Diabetes is a debilitating disease with chronic evolution that affects many tissues and organs over its course. Thymus is an organ that is affected early after the onset of diabetes, gradually involuting until it loses most of its thymocyte populations. We show evidence of accumulating free fatty acids with generation of eicosanoids in the diabetic thymus and we present a possible mechanism for the involution of the organ during the disease. Young rats were injected with streptozotocin and their thymuses examined for cell death by flow cytometry and TUNEL reaction. Accumulation of lipids in the diabetic thymus was investigated by histology and electron microscopy. The identity and quantitation of accumulating lipids was done with gas chromatography-mass spectrometry and liquid chromatography. The expression and dynamics of the enzymes were monitored via immunohistochemistry. Diabetes causes thymus involution by elevating the thymocyte apoptosis. Exposure of thymocytes to elevated concentration of glucose causes apoptosis.
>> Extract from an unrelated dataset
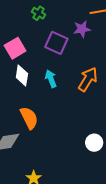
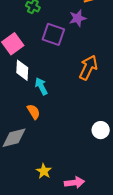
cyan arrow: (51, 79) -> (41, 86), moved
orange semicircle: (29, 118) -> (34, 112), size x0.7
After the onset of diabetes, there is a gradual accumulation of free fatty acids in the stromal macrophages including arachidonic acid, the substrate for eicosanoids. The eicosanoids do not cause thymocyte apoptosis but administration of a cyclooxygenase inhibitor reduces the staining for ED1, a macrophage marker whose intensity correlates with phagocytic activity. Diabetes causes thymus involution that is accompanied by accumulation of free fatty acids in the thymic macrophages. Excess glucose is able to induce thymocyte apoptosis but eicosanoids are involved in the chemoattraction of macrophage to remove the dead thymocytes.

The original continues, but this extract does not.